:: Problem statement ::
Every entry below should be reproduced exactly, with all pictures left out.

:: Data to examine ::
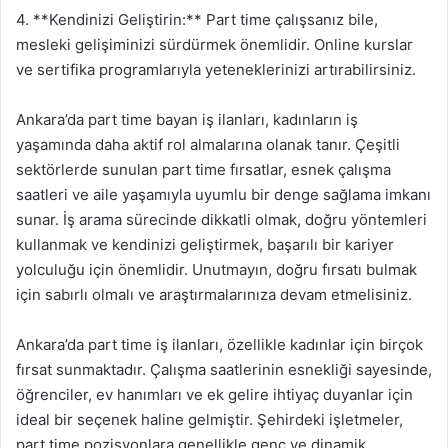
4. **Kendinizi Geliştirin:** Part time çalışsanız bile,
mesleki gelişiminizi sürdürmek önemlidir. Online kurslar
ve sertifika programlarıyla yeteneklerinizi artırabilirsiniz.
Ankara’da part time bayan iş ilanları, kadınların iş
yaşamında daha aktif rol almalarına olanak tanır. Çeşitli
sektörlerde sunulan part time fırsatlar, esnek çalışma
saatleri ve aile yaşamıyla uyumlu bir denge sağlama imkanı
sunar. İş arama sürecinde dikkatli olmak, doğru yöntemleri
kullanmak ve kendinizi geliştirmek, başarılı bir kariyer
yolculuğu için önemlidir. Unutmayın, doğru fırsatı bulmak
için sabırlı olmalı ve araştırmalarınıza devam etmelisiniz.
Ankara’da part time iş ilanları, özellikle kadınlar için birçok
fırsat sunmaktadır. Çalışma saatlerinin esnekliği sayesinde,
öğrenciler, ev hanımları ve ek gelire ihtiyaç duyanlar için
ideal bir seçenek haline gelmiştir. Şehirdeki işletmeler,
part time pozisyonlara genellikle genç ve dinamik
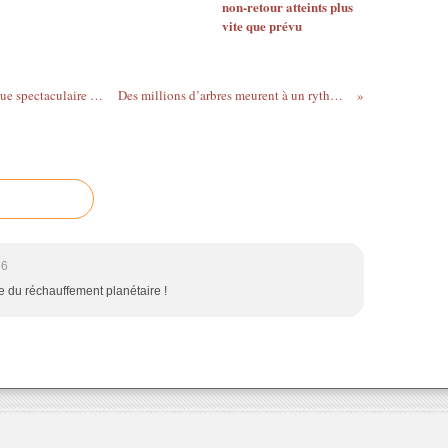
non-retour atteints plus
vite que prévu
Mer d'Aral : une renaissance aussi belle que spectaculaire et inattendue !
Des millions d’arbres meurent à un rythme alarmant
36
use du réchauffement planétaire !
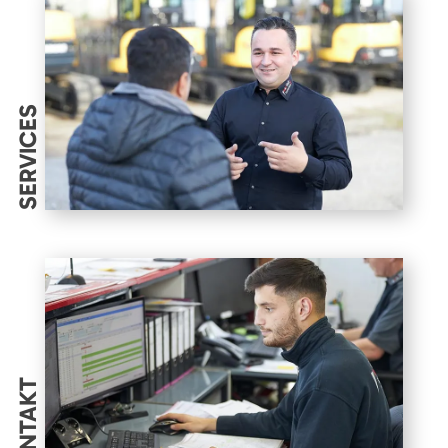
SERVICES
KONTAKT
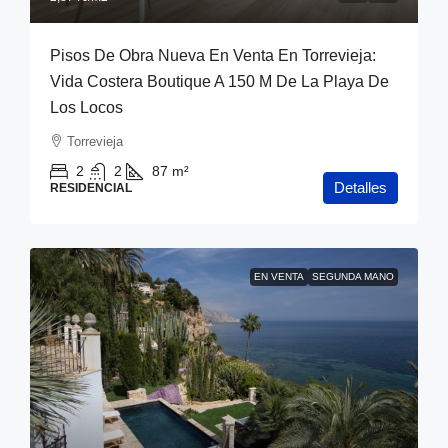
Pisos De Obra Nueva En Venta En Torrevieja:
Vida Costera Boutique A 150 M De La Playa De
Los Locos
Torrevieja
2
2
87
m²
Detalles
RESIDENCIAL
EN VENTA
SEGUNDA MANO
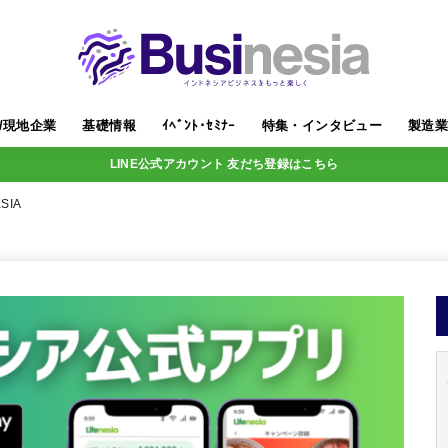
/現地企業
基礎情報
ｲﾍﾞﾝﾄ･ｾﾐﾅｰ
特集・インタビュー
製造
LINE公式アカウント 友だち登録はこちら
SIA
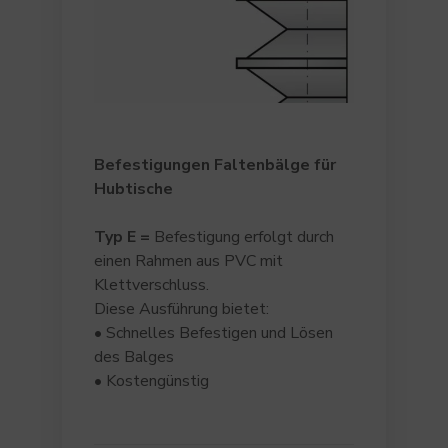
Befestigungen Faltenbälge für
Hubtische
Typ E =
Befestigung erfolgt durch
einen Rahmen aus PVC mit
Klettverschluss.
Diese Ausführung bietet:
• Schnelles Befestigen und Lösen
des Balges
• Kostengünstig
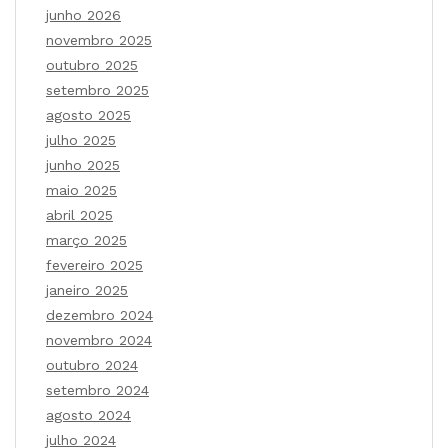
junho 2026
novembro 2025
outubro 2025
setembro 2025
agosto 2025
julho 2025
junho 2025
maio 2025
abril 2025
março 2025
fevereiro 2025
janeiro 2025
dezembro 2024
novembro 2024
outubro 2024
setembro 2024
agosto 2024
julho 2024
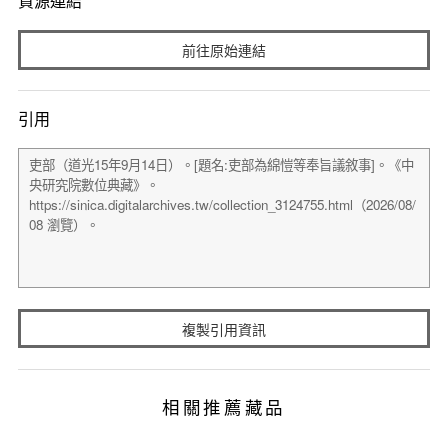
資源連結
前往原始連結
引用
複製引用資訊
相關推薦藏品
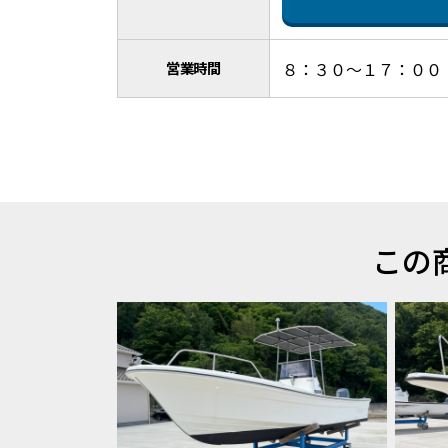
営業時間
８：３０～１７：００
この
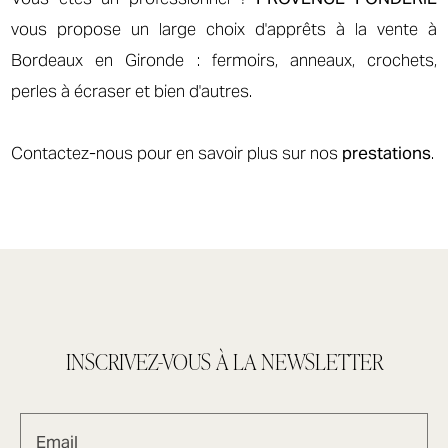
vous propose un large choix d'apprêts à la vente à
Bordeaux en Gironde : fermoirs, anneaux, crochets,
perles à écraser et bien d'autres.
Contactez-nous pour en savoir plus sur nos
prestations
.
INSCRIVEZ-VOUS À LA NEWSLETTER
Email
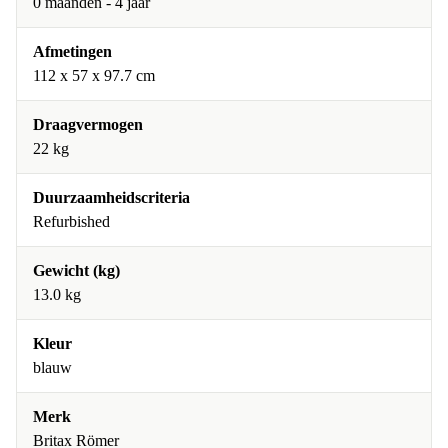
0 maanden - 4 jaar
Afmetingen
112 x 57 x 97.7 cm
Draagvermogen
22 kg
Duurzaamheidscriteria
Refurbished
Gewicht (kg)
13.0 kg
Kleur
blauw
Merk
Britax Römer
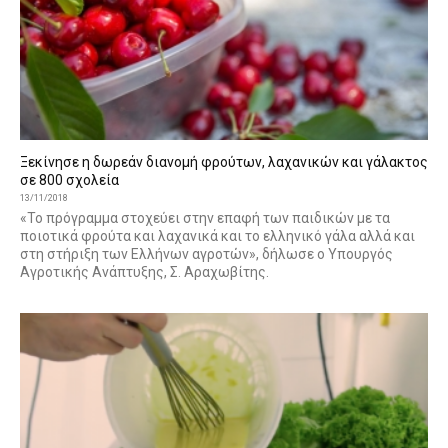
Ξεκίνησε η δωρεάν διανομή φρούτων, λαχανικών και γάλακτος
σε 800 σχολεία
13/11/2018
«Το πρόγραμμα στοχεύει στην επαφή των παιδικών με τα
ποιοτικά φρούτα και λαχανικά και το ελληνικό γάλα αλλά και
στη στήριξη των Ελλήνων αγροτών», δήλωσε ο Υπουργός
Αγροτικής Ανάπτυξης, Σ. Αραχωβίτης.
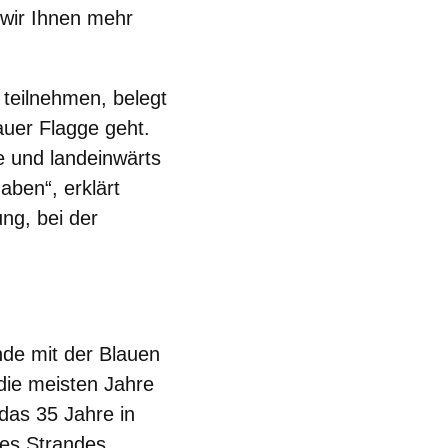
 wir Ihnen mehr
teilnehmen, belegt
auer Flagge geht.
 und landeinwärts
haben“, erklärt
ung, bei der
nde mit der Blauen
die meisten Jahre
, das
35 Jahre in
des Strandes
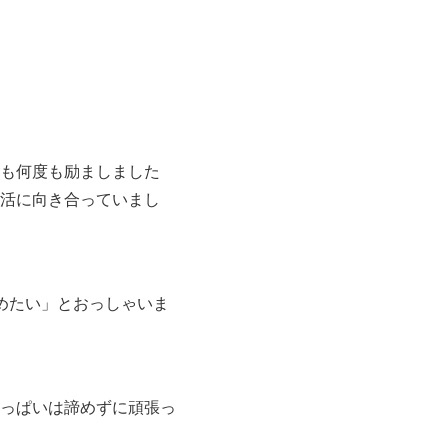
も何度も励ましました
活に向き合っていまし
めたい」とおっしゃいま
っぱいは諦めずに頑張っ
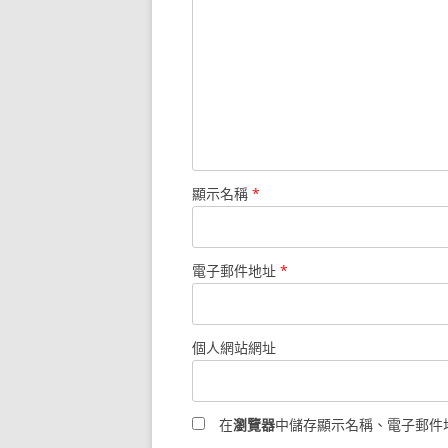
顯示名稱
*
電子郵件地址
*
個人網站網址
在
瀏覽器
中儲存顯示名稱、電子郵件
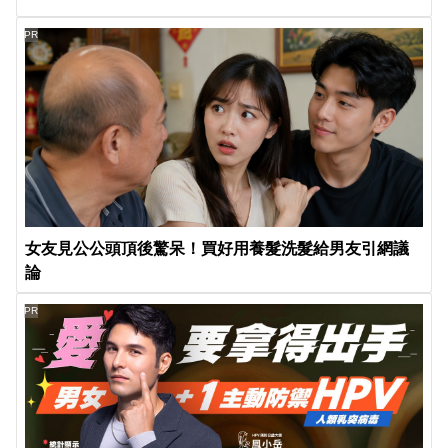
PR
女友見公公頭頂後驚呆！買好用養髮洗髮給男友引網議
論
PR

:: Your solution ::
4. **Kendinizi Geliştirin:** Part time çalışsanız bile,
mesleki gelişiminizi sürdürmek önemlidir. Online kurslar
ve sertifika programlarıyla yeteneklerinizi artırabilirsiniz.
Ankara’da part time bayan iş ilanları, kadınların iş
yaşamında daha aktif rol almalarına olanak tanır. Çeşitli
sektörlerde sunulan part time fırsatlar, esnek çalışma
saatleri ve aile yaşamıyla uyumlu bir denge sağlama imkanı
sunar. İş arama sürecinde dikkatli olmak, doğru yöntemleri
kullanmak ve kendinizi geliştirmek, başarılı bir kariyer
yolculuğu için önemlidir. Unutmayın, doğru fırsatı bulmak
için sabırlı olmalı ve araştırmalarınıza devam etmelisiniz.
Ankara’da part time iş ilanları, özellikle kadınlar için birçok
fırsat sunmaktadır. Çalışma saatlerinin esnekliği sayesinde,
öğrenciler, ev hanımları ve ek gelire ihtiyaç duyanlar için
ideal bir seçenek haline gelmiştir. Şehirdeki işletmeler,
part time pozisyonlara genellikle genç ve dinamik
non-retour atteints plus
vite que prévu
Mer d'Aral : une renaissance aussi belle que spectaculaire et inattendue !
Des millions d’arbres meurent à un rythme alarmant
36
use du réchauffement planétaire !
SERVICES
KONTAKT
Pisos De Obra Nueva En Venta En Torrevieja:
Vida Costera Boutique A 150 M De La Playa De
Los Locos
Torrevieja
2
2
87
m²
Detalles
RESIDENCIAL
EN VENTA
SEGUNDA MANO
/現地企業
基礎情報
ｲﾍﾞﾝﾄ･ｾﾐﾅｰ
特集・インタビュー
製造
LINE公式アカウント 友だち登録はこちら
SIA
Befestigungen Faltenbälge für
Hubtische
Typ E =
Befestigung erfolgt durch
einen Rahmen aus PVC mit
Klettverschluss.
Diese Ausführung bietet:
• Schnelles Befestigen und Lösen
des Balges
• Kostengünstig
junho 2026
novembro 2025
outubro 2025
setembro 2025
agosto 2025
julho 2025
junho 2025
maio 2025
abril 2025
março 2025
fevereiro 2025
janeiro 2025
dezembro 2024
novembro 2024
outubro 2024
setembro 2024
agosto 2024
julho 2024
資源連結
前往原始連結
引用
複製引用資訊
相關推薦藏品
営業時間
８：３０～１７：００
この
vous propose un large choix d'apprêts à la vente à
Bordeaux en Gironde : fermoirs, anneaux, crochets,
perles à écraser et bien d'autres.
Contactez-nous pour en savoir plus sur nos
prestations
.
INSCRIVEZ-VOUS À LA NEWSLETTER
Email
0 maanden - 4 jaar
Afmetingen
112 x 57 x 97.7 cm
Draagvermogen
22 kg
Duurzaamheidscriteria
Refurbished
Gewicht (kg)
13.0 kg
Kleur
blauw
Merk
Britax Römer
Ξεκίνησε η δωρεάν διανομή φρούτων, λαχανικών και γάλακτος
σε 800 σχολεία
13/11/2018
«Το πρόγραμμα στοχεύει στην επαφή των παιδικών με τα
ποιοτικά φρούτα και λαχανικά και το ελληνικό γάλα αλλά και
στη στήριξη των Ελλήνων αγροτών», δήλωσε ο Υπουργός
Αγροτικής Ανάπτυξης, Σ. Αραχωβίτης.
 wir Ihnen mehr
teilnehmen, belegt
auer Flagge geht.
 und landeinwärts
haben“, erklärt
ung, bei der
nde mit der Blauen
die meisten Jahre
, das
35 Jahre in
des Strandes
も何度も励ましました
活に向き合っていまし
めたい」とおっしゃいま
っぱいは諦めずに頑張っ
顯示名稱
*
電子郵件地址
*
個人網站網址
在
瀏覽器
中儲存顯示名稱、電子郵件
PR
女友見公公頭頂後驚呆！買好用養髮洗髮給男友引網議
論
PR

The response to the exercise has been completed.